Create a Portable Python Installation with Miniconda

The Anaconda/Miniconda distribution of Python is a common tool for installing and managing Python-based software and other tools. This guide describes how to use Miniconda to create a Python environment for use in CHTC jobs.

Overview

When should you use Miniconda as an installation method in CHTC?

• Your software has specific conda-centric installation instructions.
• The above is true and the software has a lot of dependencies.
• You mainly use Python to do your work.

Notes on terminology:

• conda is a Python package manager and package ecosystem that exists in parallel with pip and PyPI.
• Miniconda is a slim Python distribution, containing the minimum amount of packages necessary for a Python installation that can use conda.
• Anaconda is a pre-built scientific Python distribution based on Miniconda that has many useful scientific packages pre-installed.

To create the smallest, most portable Python installation possible, we recommend starting with Miniconda and installing only the packages you actually require.

There are two ways to create a Miniconda installation on CHTC’s HTC system. The first is to create your installation environment on the submit server and send a zipped version to your jobs.
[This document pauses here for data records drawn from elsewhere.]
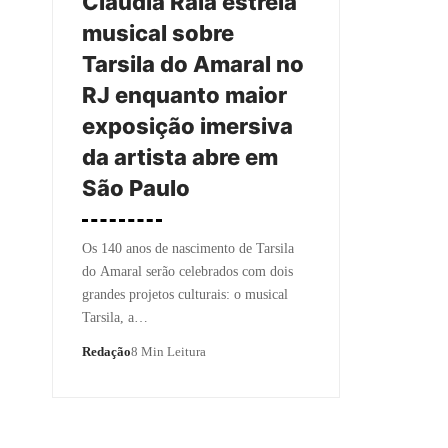
Claudia Raia estreia
musical sobre
Tarsila do Amaral no
RJ enquanto maior
exposição imersiva
da artista abre em
São Paulo
Os 140 anos de nascimento de Tarsila
do Amaral serão celebrados com dois
grandes projetos culturais: o musical
Tarsila, a…
Redação
8 Min Leitura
The other option is to install Miniconda inside each job. The first option is more efficient, especially for complex installations, but there may be rare situations where installing with each job is better. We recommend trying the pre-installation option first. If it doesn’t work, discuss the second option with a facilitator.
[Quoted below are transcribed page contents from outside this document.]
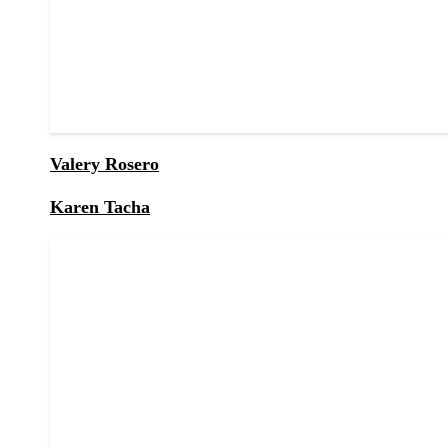
Valery Rosero
Karen Tacha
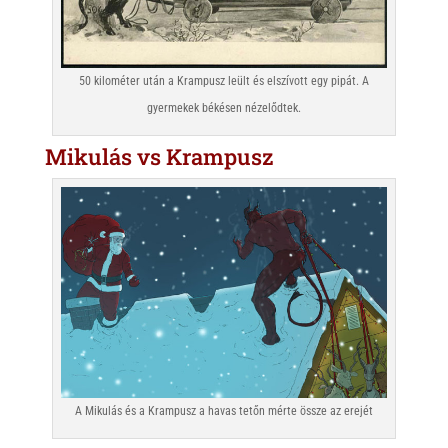
50 kilométer után a Krampusz leült és elszívott egy pipát. A
gyermekek békésen nézelődtek.
Mikulás vs Krampusz
A Mikulás és a Krampusz a havas tetőn mérte össze az erejét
• Recommended: Option 1: Pre-Install Miniconda and Transfer to Jobs
• Alternative: Option 2: Install Miniconda Inside Each Job

This guide also discusses how to “pin” your conda environment to create a more consistent and reproducible environment with specified versions of packages.

Option 1: Pre-Install Miniconda and Transfer to Jobs

In this approach, we will create an entire software installation inside Miniconda and then use a tool called conda pack to package it up for running jobs.
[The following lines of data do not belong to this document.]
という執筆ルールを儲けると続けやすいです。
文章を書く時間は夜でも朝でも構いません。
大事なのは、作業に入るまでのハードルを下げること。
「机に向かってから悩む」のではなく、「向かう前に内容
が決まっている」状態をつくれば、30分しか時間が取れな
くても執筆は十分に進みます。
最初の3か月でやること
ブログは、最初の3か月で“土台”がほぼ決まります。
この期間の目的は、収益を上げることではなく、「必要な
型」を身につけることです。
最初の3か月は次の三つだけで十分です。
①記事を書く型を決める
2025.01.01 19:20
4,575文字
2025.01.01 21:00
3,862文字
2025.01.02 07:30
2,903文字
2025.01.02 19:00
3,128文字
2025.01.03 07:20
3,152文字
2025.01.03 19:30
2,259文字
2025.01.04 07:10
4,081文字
1. Create a Miniconda installation

On the submit server, download the latest Linux miniconda installer and run it.

[alice@submit]$ wget https://repo.anaconda.com/miniconda/Miniconda3-latest-Linux-x86_64.sh
[alice@submit]$ sh Miniconda3-latest-Linux-x86_64.sh

Accept the license agreement and default options. At the end, you can choose whether or not to “initialize Miniconda3 by running conda init?” The default is no; you would then run the eval command listed by the installer to “activate” Miniconda. If you choose “no” you’ll want to save this command so that you can reactivate the Miniconda installation when needed in the future.

2. Create a conda “environment” with your software

(If you are using an environment.yml file as described later, you should instead create the environment from your environment.yml file. If you don’t have an environment.yml file to work with, follow the install instructions in this section. We recommend switching to the environment.yml method of creating environments once you understand the “manual” method presented here.)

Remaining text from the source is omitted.